Ari Shapiro, the 30-year-old justice department correspondent for National Public Radio, bounces around the network’s Washington, D.C., headquarters, greeting colleagues on every floor. “People talk about how they grew up listening to Edward R. Murrow or Walter Cronkite,” Shapiro says, settling in at a table on the roof of the building. “In my family it was NPR. So to be working with people like Robert Siegel and Nina Totenberg -- and to occasionally host Morning Edition -- is kind of surreal, even now, having been here eight years.”
Shapiro arrived at NPR months after graduating from Yale University in 2000 and was nurtured by the radio’s legal reporters, specifically Totenberg. He soon took off for stints around the country, filing stories on everything from hurricanes to the right-to-life battle over Terri Schiavo, before coming back to D.C. to cover national legal affairs. Out since high school, Shapiro has shared his life with lawyer Michael Gottlieb for 10 years (yes, since they were both students at Yale). In 2004 the pair married in San Francisco -- “annulled!” Shapiro says, referring to the fact that Mayor Gavin Newsom’s efforts to legalize same-sex marriage in the city were soon overturned. California has since legalized marriage equality, but Gottlieb and Shapiro, who share a town house in D.C.’s trendy U Street district, haven’t remarried.
“At NPR, I’ve never felt like a ‘gay journalist,’ ” he says, “any more than a Jewish journalist or a left-handed journalist.” Nevertheless, it was a gay-themed story in 2005 that won Shapiro the prestigious Daniel Schorr Journalism Prize.
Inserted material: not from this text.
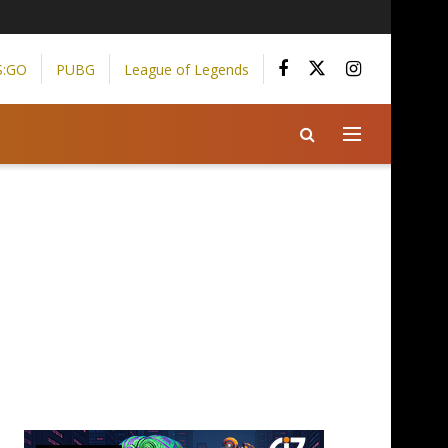
S:GO
PUBG
League of Legends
Sneaking his microphone into bathhouses in Miami and Chicago, Shapiro reported on the connection between crystal meth use and the spiraling rate of HIV transmission.
Despite his rapid ascent -- he was the youngest in NPR history to achieve correspondent status --Shapiro remains humble: “I still have a lot to learn, and I think the best place to do that is here in Washington.”